After retiring from the Army, Grider and his wife moved back to Dallas and he began working in sales downtown at Neiman Marcus. Grider saw construction crews renovating an old building on one of his regular walks to work.

He stopped to ask what they were building and discovered it was a winery called Swirll. Excited about the project, Grider continued talking to the man who he then discovered was the owner.

The owner offered both Grider and Crystal jobs at the winery in Dallas where they worked for three years, gaining experience making and selling wine. After graduating in 2012 with his master’s in fine arts, Grider worked for several years as a teacher in McKinney ISD. He loved his job, but hadn’t forgotten his dream to one day own a winery.

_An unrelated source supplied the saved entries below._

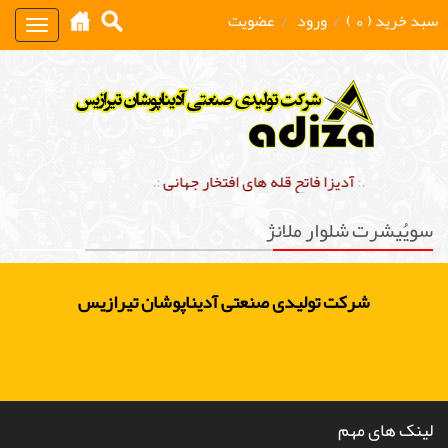
سبد خرید ( 0 )
/
ورود
/
عضویت
Toggle
gation
.:
آدیزا فاتح قله های افتخار جهانی
:.
سویُیشرت شلوار ملانژ
شرکت تولیدی صنعتی آدیناپوشان تیرازیس
لینک های مهم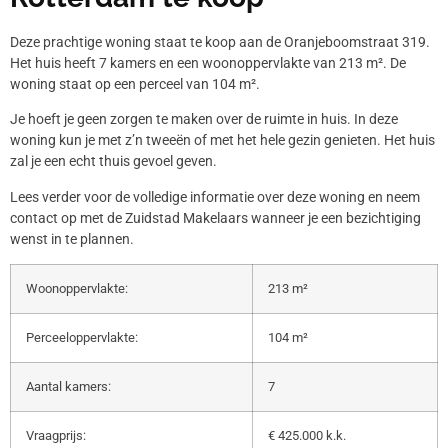
Deze prachtige woning staat te koop aan de Oranjeboomstraat 319.
Het huis heeft 7 kamers en een woonoppervlakte van 213 m². De
woning staat op een perceel van 104 m².
Je hoeft je geen zorgen te maken over de ruimte in huis. In deze
woning kun je met z’n tweeën of met het hele gezin genieten. Het huis
zal je een echt thuis gevoel geven.
Lees verder voor de volledige informatie over deze woning en neem
contact op met de Zuidstad Makelaars wanneer je een bezichtiging
wenst in te plannen.
Woonoppervlakte:
213 m²
Perceeloppervlakte:
104 m²
Aantal kamers:
7
Vraagprijs:
€ 425.000 k.k.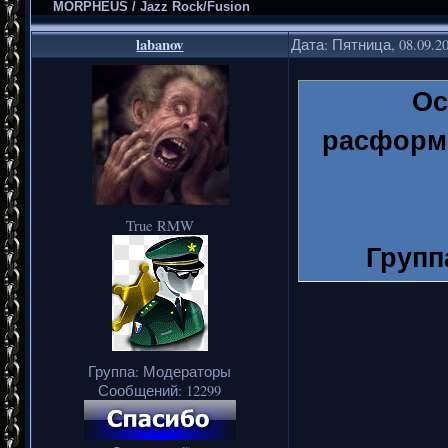
MORPHEUS / Jazz Rock/Fusion
labanov
Дата: Пятница, 08.09.2
Ос
расформи
True RMW
Групп
OPOSSUM,
возникли
связать
Группа: Модераторы
Сообщений:
12299
четверо хо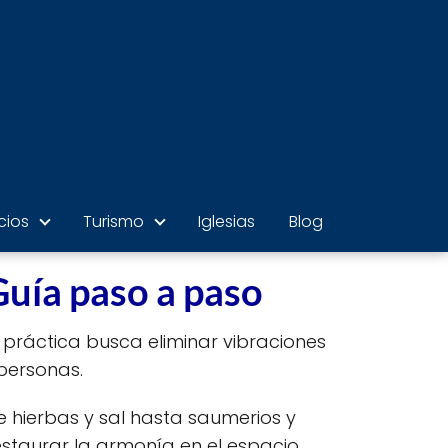
cios
Turismo
Iglesias
Blog
Guía paso a paso
 práctica busca eliminar vibraciones
personas.
e hierbas y sal hasta saumerios y
estaurar la armonía en el espacio.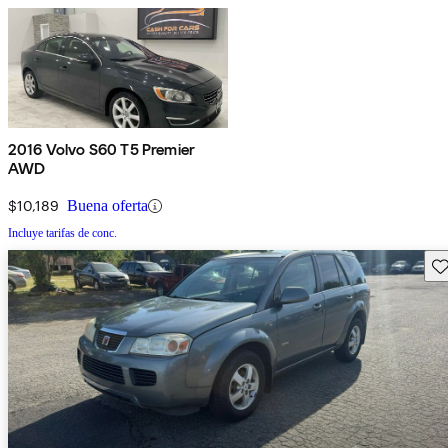
2016 Volvo S60 T5 Premier
AWD
$10,189
Buena oferta
Incluye tarifas de conc.
Gu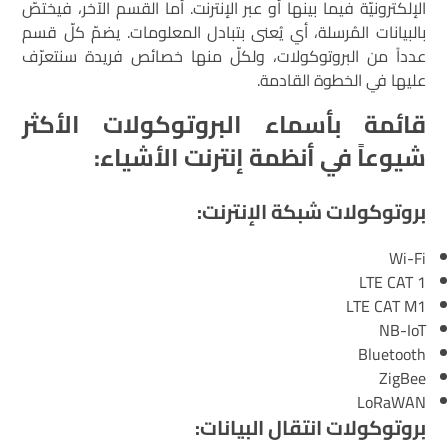
الإلكترونيّة فيما بينها أو عبر الإنترنت. أما القسم الآخر، فيختصّ
بالبيانات المُرسلة، أي يُعنى بتبادل المعلومات. يضمّ كلّ قسم
عدداً من البروتوكولات، ولكلّ منها خصائص فريدة سنتعرّف
عليها في الخطوة القادمة.
قائمة بأسماء البروتوكولات الأكثر
شيوعاً في أنظمة إنترنت الأشياء
:
بروتوكولات شبكة الإنترنت:
Wi-Fi
LTE CAT 1
LTE CAT M1
NB-IoT
Bluetooth
ZigBee
LoRaWAN
بروتوكولات انتقال البيانات: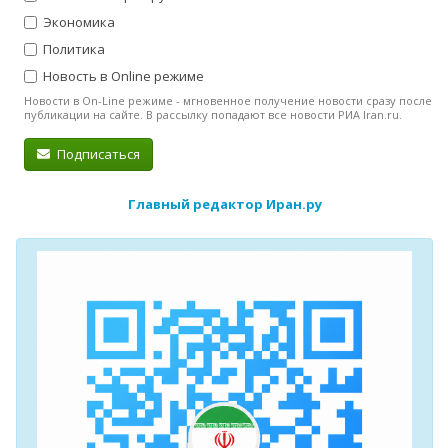
Экономика
Политика
Новость в Online режиме
Новости в On-Line режиме - мгновенное получение новости сразу после
публикации на сайте. В рассылку попадают все новости РИА Iran.ru.
Подписаться
Главный редактор Иран.ру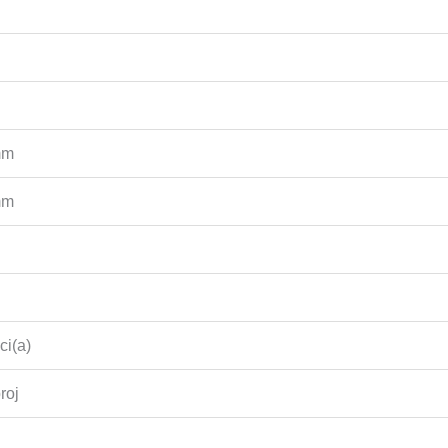
mm
mm
ci(a)
roj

Two years later, he quit his job at the school district and pursued his dream.

The vineyard now includes an art gallery that features local artists. Their inaugural show, ‘Texture and Color of Texas,’ focuses on the scenery of Texas and each artist’s unique perspective.

“Right now I’m really focusing on Texas artists. … (The show has) five different artists that live along the Brazos Valley so they all have their take on what Texas is to them,” Grider said.

Grider said that his education from UTD helped him integrate the wine and art gallery together into a cohesive project.

“I really use the ATEC program’s interdisciplinary approach to things. I am doing art and wine, I’m putting these two things together and I have an art gallery and wine in the same place,” he said.

The winery also features local bands every Saturday night where they perform shows in the tasting room.

In addition to their tasting room, the Griders also sell their wine at local farmers’ markets and wine festivals.

They recently won silver at the 2016 Lone Star International Wine Festival for their white wine. Grider said that he expects this to be the first of many successes as they are scheduled to compete in several festivals this upcoming year.

“All those years later that’s actually where we make our wine, 20 feet away from where the tree is,” he said. “The tree is still there and that’s where our winery is now. We climb the same tree and that’s kind of neat.”